Il n’y a pas que cet aspect logistique qui épate, mais aussi l’intrigue, et cette héroïne casse-bonbons jetée dans la tourmente, affreusement égoïste, jalouse, capricieuse, et ses relations tumultueuses avec les hommes (Vivien Leigh en connaissait d’ailleurs un rayon là-dessus…). Voir cette fraîche ado boudeuse de Géorgie dans ces salons huppés de la bourgeoise sudiste, au début, puis trainer ses bœufs amaigris, les pieds dans la boue et le jupon déchiré, ensuite, est un vrai régal. Je ris, je ris, mais... la Scarlett, elle force le respect ! Le film regorge de scènes prenantes, comme l’accouchement de Mélanie, (délicieuse Olivia de Havilland) avec les allers et venues de Scarlett dans les rues en pleine débâcle, les scènes de l’hôpital, l’arrivée à Tara, détruite, le père devenu fou, la mère décédée…

La seconde partie est plus sombre, moins enlevée sans doute, on ressert les enjeux sur les personnages, leurs rapports, notamment les époux maudits, Butler et O’Hara. Chacun aime l’autre, mais jamais au même moment ! Le film est rythmé par les drames personnels, le décès du premier mari de Scarlett, sa fausse couche, la mort de sa fille qui laisse Rhett Butler inconsolable, la terrible et magnifique scène de la mort de Mélanie. Cette fieffée garce de Scarlett n’attend pas que le cadavre soit refroidi pour jeter une nouvelle fois son dévolu sur le brave Ashley ! On appréciera aussi le tendre portrait de la mère maquerelle au grand cœur, Belle Watling, et le retour d’Ashley et sa bande d’une opération de représailles, sauvé in extremis par Butler, qui leur forge un alibi en les trainant au bordel ! Et l’épouse du docteur, qui au lieu de tancer son mari, le harcèle de questions : alors, c’est comment à l’intérieur, c’est aussi joli qu’on le dit ?!! 

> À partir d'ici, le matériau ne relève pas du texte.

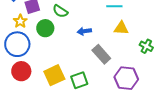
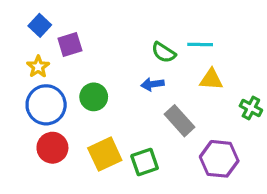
green semicircle: (60, 11) -> (164, 52), moved
yellow star: (20, 21) -> (38, 67), moved
green circle: (45, 28) -> (94, 97), moved

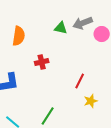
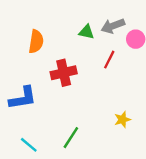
red cross: (42, 62) -> (64, 73), size x1.5
red line: (80, 81) -> (109, 60), moved

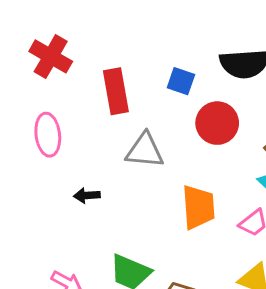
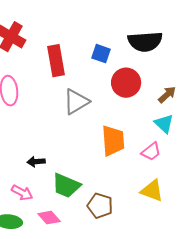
gray triangle: (145, 151) -> (76, 102), turned -36
black arrow: (87, 195) -> (36, 162), moved

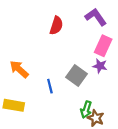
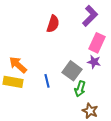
purple L-shape: (96, 17) -> (90, 16), turned 80
yellow rectangle: (14, 105) -> (13, 82), moved
green arrow: (86, 110) -> (80, 89), moved

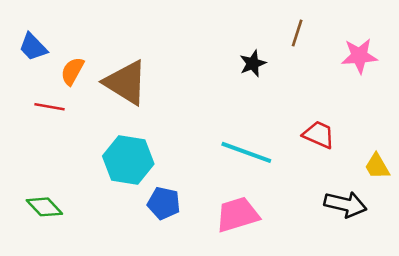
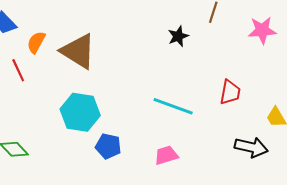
red line: (50, 107) -> (18, 70), turned 55
red trapezoid: (319, 135) -> (230, 92), turned 76
pink trapezoid: (237, 215) -> (166, 155), size x0.7

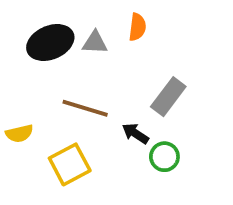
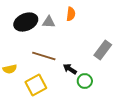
gray rectangle: (168, 97) -> (103, 50), moved

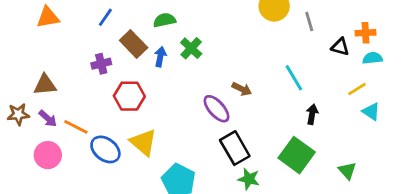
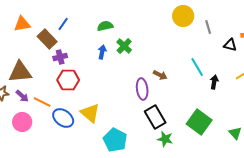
brown rectangle: (134, 44) -> (47, 39), moved
brown triangle: (45, 85) -> (20, 72), size x1.4
red hexagon: (129, 96) -> (68, 80), moved
purple ellipse: (216, 109) -> (142, 89), turned 35
black arrow: (312, 114) -> (214, 82), moved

La fin est tout de même grandiose, du drame et du vrai, avec la scène de l’escalier, si haut, que les dernières marches se perdent dans la pénombre. Le travail sur la photo, les couleurs, reste absolument magnifique. Chose surprenante, le film ne nous inflige pas le happy end inhérent au genre. Rhett Butler lassé, quitte le domicile, laissant une Scarlett amoureuse mais déboussolée, qui se demande « Mais que vais-je devenir ? » et à qui son mari répondra : « Frankly my dear, I don’t give a damn », qu’on pourrait traduire par : franchement ma chère, je m’en fous comme d’une guigne ! Traduction pour la jeune génération : J'en ai rien à péter... Enfin ! On lui a cloué son bec à celle-là !! Taratata ! Allez courage ma grande, demain sera un autre jour...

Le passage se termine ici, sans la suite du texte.